Word-for-word reproduction, images excluded: copy every entry below.

> **Records supplied**:
##########
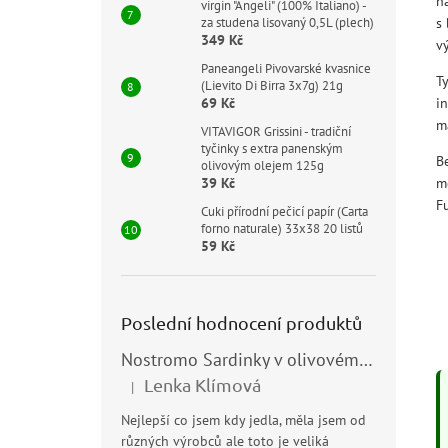
n
virgin "Angeli" (100% Italiano) -
s
za studena lisovaný 0,5L (plech)
349 Kč
v
Paneangeli Pivovarské kvasnice
Ty
(Lievito Di Birra 3x7g) 21g
i
69 Kč
m
VITAVIGOR Grissini - tradiční
tyčinky s extra panenským
B
olivovým olejem 125g
mo
39 Kč
Fu
Cuki přírodní pečicí papír (Carta
forno naturale) 33x38 20 listů
59 Kč
Poslední hodnocení produktů
Nostromo Sardinky v olivovém oleji (Sardine all’Olio di Oliva) 120g
Lenka Klímová
|
Hodnocení produktu je 5 z 5 hvězdiček.
Nejlepší co jsem kdy jedla, měla jsem od
různých výrobců ale toto je veliká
##########
> **Output for this task**:
n
virgin "Angeli" (100% Italiano) -
s
za studena lisovaný 0,5L (plech)
349 Kč
v
Paneangeli Pivovarské kvasnice
Ty
(Lievito Di Birra 3x7g) 21g
i
69 Kč
m
VITAVIGOR Grissini - tradiční
tyčinky s extra panenským
B
olivovým olejem 125g
mo
39 Kč
Fu
Cuki přírodní pečicí papír (Carta
forno naturale) 33x38 20 listů
59 Kč
Poslední hodnocení produktů
Nostromo Sardinky v olivovém oleji (Sardine all’Olio di Oliva) 120g
Lenka Klímová
|
Hodnocení produktu je 5 z 5 hvězdiček.
Nejlepší co jsem kdy jedla, měla jsem od
různých výrobců ale toto je veliká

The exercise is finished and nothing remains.